Надежда.
Она позвонила сама. Сказала – ошиблась номером. Познакомилась. Договорилась встретиться вечером на остановке, напротив Володиного дома. Мне – только вниз спуститься. Я пошёл – было любопытно.
Я был разочарован: корОста, без фигуры, стара – уже за 20, моя ровесница. Кольцо на пальце. Спросила: не угощу ли чаем? Как только зашли – принялась расстёгивать металлические пуговицы на ширинке моих левисов.
В проходной комнате на раскладном диване она трахала меня до утра. Поздно вечером вернулась с дискотеки Марина, Володя вставал ночью попИсать – я ничего не замечал. Она заласкала меня всего: от глубины ушей до мизинца на ноге. Она поднимала мне член, всего лишь щекоча ухо: губами, языком, горячим дыханием. Её язык забирался в самые глубины моего ануса. Не двигая бёдрами, работая лишь мышцами влагалища, она могла вытолкнуть мой член, а потом как будто всосать его назад, могла так сжать, что невозможно было вынуть. Мой член она чувствовала, как свой, и только я готов был извергнуться – ломала его так, что я кричал от боли, а через минуту – стонал от наслаждения. Она могла бы трахать меня до утра, не дав ни разу кончить, но она позволяла. Шепчу в темноту:
— Твой муж – счастливейший человек!
— Нет. Если я ему так сделаю, он сначала спросит, кто научил? А потом выгонит.
— Давай спать, я уже не могу.
— . .......................
— Да ты у мёртвого поднимешь!
Утром, зайдя в туалет отлить, я не узнал свой хуй. « Так вот ты какое - чудище морское»: длинный, красный, опухший, толщиной со стакан, покарябанный и потёртый. « Да, - подумал я, - такая дура предназначена не для того, чтобы ею пИсать». И точно – писалось с трудом. Жаль, через некоторое время «дура» вернулась к исходным скромным размерам.
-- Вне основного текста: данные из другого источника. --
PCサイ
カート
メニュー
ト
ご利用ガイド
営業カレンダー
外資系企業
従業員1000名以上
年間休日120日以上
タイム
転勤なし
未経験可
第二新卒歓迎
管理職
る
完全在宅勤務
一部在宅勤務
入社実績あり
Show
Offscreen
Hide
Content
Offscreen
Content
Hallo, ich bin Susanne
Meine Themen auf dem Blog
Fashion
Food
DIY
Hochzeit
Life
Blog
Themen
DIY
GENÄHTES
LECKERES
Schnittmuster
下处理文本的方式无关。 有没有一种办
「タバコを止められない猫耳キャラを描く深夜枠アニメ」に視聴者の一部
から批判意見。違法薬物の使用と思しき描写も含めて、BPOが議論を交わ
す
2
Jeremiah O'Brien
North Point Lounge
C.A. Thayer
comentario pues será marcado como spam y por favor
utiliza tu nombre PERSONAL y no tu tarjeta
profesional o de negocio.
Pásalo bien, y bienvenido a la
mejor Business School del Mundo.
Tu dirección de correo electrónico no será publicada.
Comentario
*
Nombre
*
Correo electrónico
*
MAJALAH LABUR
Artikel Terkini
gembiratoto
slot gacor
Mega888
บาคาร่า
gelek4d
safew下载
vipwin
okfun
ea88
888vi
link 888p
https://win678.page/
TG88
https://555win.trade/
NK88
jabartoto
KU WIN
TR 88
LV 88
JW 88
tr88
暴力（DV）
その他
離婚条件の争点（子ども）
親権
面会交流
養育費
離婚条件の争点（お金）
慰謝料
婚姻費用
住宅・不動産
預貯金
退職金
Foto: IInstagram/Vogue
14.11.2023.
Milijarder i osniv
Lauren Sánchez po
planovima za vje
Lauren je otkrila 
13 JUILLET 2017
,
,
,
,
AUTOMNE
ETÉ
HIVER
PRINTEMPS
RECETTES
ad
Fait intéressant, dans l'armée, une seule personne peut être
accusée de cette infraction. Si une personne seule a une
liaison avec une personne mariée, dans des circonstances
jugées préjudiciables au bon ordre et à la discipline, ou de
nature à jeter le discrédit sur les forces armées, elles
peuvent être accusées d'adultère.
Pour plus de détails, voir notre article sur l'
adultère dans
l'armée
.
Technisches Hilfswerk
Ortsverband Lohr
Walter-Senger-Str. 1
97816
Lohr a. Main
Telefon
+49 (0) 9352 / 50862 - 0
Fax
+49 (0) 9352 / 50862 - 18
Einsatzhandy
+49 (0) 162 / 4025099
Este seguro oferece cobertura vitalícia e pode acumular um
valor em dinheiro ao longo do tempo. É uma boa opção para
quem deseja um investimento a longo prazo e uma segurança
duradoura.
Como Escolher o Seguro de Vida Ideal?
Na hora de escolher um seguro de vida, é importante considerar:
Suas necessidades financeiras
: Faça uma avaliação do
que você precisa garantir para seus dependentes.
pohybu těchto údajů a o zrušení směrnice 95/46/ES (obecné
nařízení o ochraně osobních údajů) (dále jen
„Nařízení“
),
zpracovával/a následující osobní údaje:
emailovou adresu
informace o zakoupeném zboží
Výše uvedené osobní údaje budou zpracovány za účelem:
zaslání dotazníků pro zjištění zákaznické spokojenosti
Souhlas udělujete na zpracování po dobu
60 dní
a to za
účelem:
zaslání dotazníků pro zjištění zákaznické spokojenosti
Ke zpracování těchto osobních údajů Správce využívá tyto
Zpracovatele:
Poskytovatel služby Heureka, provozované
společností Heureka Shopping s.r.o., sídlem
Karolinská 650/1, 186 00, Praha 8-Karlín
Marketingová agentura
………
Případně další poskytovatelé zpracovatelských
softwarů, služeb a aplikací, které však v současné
Мы встречались ещё несколько раз. По её просьбе я водил её пару раз в ресторан, но чувствовал себя неловко с ней на людях. Во-первых, она была некрасива, во-вторых – было жалко денег, и, наконец, я не знал, что с ней в ресторане делать. Не на столе же ебать. Мне всегда казалось, что брать бабу в кабак так же глупо, как брать тарелку в постель. Когда её мужа выписали из больницы, звонить она перестала. Расстался я с ней без сожаления. Думал, таких женщин у меня будет вагон и маленькая тележка. Я ошибся – таких больше не было.
Но с тех пор я всегда после туалета мою попу с мылом.
Всё на что-то надеюсь.
Караванщик Али.
Володя Малинин, мой дядя, жил в Ангрене – небольшом шахтёрском городке в горах под Ташкентом, вместе с 16-летней дочкой Мариной, молодой русоволосой оторвой с кожей, белой как пена, неподвластной узбекскому солнцу. У них была двушка на втором этаже прямо над ювелирным магазином.
— Володя позорит фамилию, - сокрушался его брат Витя, - живёт над ювелиркой, а самому водку взять не на что.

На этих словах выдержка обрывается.